Reproduce the opening lines of the records exactly, please, stopping after the line that contains "This screenshot has height=2576, width=1207.".

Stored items
* * * * * * *
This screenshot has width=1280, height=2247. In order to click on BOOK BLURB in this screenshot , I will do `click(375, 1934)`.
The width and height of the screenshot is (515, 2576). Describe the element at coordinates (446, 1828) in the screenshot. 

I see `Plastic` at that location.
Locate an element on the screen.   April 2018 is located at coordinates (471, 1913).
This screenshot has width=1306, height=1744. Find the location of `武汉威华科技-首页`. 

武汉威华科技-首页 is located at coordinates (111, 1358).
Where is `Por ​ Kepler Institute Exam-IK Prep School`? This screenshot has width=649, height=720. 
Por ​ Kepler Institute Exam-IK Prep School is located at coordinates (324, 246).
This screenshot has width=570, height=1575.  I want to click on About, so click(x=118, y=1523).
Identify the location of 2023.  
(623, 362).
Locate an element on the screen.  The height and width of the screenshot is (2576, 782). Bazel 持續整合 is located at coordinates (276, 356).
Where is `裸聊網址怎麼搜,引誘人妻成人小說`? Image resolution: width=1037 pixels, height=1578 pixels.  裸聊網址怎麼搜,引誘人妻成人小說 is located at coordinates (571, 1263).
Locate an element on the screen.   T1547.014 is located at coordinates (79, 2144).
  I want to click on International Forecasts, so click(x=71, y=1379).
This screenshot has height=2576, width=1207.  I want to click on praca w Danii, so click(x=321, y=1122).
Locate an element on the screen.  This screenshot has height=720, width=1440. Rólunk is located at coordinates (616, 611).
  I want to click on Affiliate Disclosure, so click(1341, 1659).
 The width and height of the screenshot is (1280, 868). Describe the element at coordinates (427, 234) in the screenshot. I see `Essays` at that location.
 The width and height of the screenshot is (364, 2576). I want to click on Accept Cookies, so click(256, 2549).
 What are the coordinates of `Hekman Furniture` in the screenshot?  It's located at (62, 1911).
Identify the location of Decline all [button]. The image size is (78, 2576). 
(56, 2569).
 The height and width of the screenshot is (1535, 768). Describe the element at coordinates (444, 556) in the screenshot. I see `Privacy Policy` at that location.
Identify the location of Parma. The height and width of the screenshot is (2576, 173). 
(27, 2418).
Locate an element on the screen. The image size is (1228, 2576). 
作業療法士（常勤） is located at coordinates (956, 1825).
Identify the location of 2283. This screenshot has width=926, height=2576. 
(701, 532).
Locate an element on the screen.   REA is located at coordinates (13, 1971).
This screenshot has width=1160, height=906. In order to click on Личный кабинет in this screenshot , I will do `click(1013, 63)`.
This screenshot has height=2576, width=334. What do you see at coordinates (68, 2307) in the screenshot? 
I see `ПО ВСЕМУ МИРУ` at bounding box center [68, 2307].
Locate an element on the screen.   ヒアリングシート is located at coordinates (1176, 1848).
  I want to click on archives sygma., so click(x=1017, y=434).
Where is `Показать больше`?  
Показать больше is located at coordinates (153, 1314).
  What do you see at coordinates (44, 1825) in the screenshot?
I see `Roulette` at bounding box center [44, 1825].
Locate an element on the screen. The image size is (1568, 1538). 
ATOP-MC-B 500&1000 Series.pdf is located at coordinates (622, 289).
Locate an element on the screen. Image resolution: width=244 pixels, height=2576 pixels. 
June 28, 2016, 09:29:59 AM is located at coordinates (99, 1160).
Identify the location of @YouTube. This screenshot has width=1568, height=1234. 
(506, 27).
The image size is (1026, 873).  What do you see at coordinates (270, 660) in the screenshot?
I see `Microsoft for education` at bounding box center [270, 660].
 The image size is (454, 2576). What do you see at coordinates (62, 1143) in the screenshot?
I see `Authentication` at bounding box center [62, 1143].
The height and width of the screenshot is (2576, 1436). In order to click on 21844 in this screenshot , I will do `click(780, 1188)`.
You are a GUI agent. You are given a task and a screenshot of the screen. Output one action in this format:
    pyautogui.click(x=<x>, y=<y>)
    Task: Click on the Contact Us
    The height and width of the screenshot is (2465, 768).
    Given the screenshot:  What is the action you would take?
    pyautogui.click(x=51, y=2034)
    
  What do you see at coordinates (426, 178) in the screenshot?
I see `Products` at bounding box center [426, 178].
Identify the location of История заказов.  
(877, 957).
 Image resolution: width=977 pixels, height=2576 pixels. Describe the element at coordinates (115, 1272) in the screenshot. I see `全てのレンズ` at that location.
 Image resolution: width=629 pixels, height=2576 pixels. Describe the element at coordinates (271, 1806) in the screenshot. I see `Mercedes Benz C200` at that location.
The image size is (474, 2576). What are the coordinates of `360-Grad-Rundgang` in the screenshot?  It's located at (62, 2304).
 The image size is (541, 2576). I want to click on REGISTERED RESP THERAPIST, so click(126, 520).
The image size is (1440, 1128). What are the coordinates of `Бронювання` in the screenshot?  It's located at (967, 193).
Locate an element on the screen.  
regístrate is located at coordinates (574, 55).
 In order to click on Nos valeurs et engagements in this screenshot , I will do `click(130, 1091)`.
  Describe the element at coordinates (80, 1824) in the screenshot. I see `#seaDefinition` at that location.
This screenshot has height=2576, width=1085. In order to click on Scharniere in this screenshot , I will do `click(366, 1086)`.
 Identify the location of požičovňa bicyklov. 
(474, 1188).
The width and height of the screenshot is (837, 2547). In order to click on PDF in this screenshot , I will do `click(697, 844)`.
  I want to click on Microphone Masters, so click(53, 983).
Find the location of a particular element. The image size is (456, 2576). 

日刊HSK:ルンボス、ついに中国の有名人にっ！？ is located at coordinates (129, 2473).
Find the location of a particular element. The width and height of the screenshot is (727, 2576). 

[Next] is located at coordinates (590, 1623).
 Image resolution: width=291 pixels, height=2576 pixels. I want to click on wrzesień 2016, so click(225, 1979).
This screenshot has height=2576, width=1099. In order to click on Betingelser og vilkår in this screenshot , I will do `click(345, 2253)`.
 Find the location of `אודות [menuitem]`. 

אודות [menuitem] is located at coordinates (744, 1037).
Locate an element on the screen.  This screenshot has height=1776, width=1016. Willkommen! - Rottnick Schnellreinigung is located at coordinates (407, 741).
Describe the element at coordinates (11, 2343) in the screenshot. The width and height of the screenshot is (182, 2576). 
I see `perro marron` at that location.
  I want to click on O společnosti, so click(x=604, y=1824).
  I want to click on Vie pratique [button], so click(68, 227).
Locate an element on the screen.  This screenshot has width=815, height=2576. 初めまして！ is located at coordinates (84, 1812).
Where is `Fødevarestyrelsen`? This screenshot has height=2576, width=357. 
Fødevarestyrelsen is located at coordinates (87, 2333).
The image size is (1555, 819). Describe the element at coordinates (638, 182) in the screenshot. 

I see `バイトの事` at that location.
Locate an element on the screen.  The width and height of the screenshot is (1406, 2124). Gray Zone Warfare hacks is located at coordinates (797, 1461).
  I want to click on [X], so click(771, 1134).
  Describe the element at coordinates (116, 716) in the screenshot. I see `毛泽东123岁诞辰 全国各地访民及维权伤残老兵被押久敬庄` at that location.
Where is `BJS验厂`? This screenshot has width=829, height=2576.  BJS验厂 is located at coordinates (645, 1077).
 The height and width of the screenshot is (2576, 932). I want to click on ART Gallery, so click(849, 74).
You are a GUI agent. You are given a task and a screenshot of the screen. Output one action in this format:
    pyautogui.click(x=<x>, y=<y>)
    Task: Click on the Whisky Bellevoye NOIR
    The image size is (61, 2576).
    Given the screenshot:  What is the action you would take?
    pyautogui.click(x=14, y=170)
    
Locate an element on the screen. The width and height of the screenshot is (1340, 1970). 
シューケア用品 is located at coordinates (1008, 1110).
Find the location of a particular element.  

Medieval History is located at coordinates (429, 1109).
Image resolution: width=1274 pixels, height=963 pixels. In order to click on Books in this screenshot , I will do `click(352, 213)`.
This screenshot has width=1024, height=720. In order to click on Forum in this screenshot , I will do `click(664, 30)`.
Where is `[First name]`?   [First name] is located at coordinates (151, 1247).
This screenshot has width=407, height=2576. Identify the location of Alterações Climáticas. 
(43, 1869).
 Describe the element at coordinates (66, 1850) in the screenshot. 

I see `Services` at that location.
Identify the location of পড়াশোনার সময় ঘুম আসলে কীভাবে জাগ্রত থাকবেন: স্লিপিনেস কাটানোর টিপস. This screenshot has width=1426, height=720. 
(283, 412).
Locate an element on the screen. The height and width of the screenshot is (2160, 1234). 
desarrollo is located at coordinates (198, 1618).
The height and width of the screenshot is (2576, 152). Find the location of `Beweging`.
* * * * * * *
▶ _RESULT FOR THIS TASK_
This screenshot has width=1280, height=2247. In order to click on BOOK BLURB in this screenshot , I will do `click(375, 1934)`.
The width and height of the screenshot is (515, 2576). Describe the element at coordinates (446, 1828) in the screenshot. 

I see `Plastic` at that location.
Locate an element on the screen.   April 2018 is located at coordinates (471, 1913).
This screenshot has width=1306, height=1744. Find the location of `武汉威华科技-首页`. 

武汉威华科技-首页 is located at coordinates (111, 1358).
Where is `Por ​ Kepler Institute Exam-IK Prep School`? This screenshot has width=649, height=720. 
Por ​ Kepler Institute Exam-IK Prep School is located at coordinates (324, 246).
This screenshot has width=570, height=1575.  I want to click on About, so click(x=118, y=1523).
Identify the location of 2023.  
(623, 362).
Locate an element on the screen.  The height and width of the screenshot is (2576, 782). Bazel 持續整合 is located at coordinates (276, 356).
Where is `裸聊網址怎麼搜,引誘人妻成人小說`? Image resolution: width=1037 pixels, height=1578 pixels.  裸聊網址怎麼搜,引誘人妻成人小說 is located at coordinates (571, 1263).
Locate an element on the screen.   T1547.014 is located at coordinates (79, 2144).
  I want to click on International Forecasts, so click(x=71, y=1379).
This screenshot has height=2576, width=1207.  I want to click on praca w Danii, so click(x=321, y=1122).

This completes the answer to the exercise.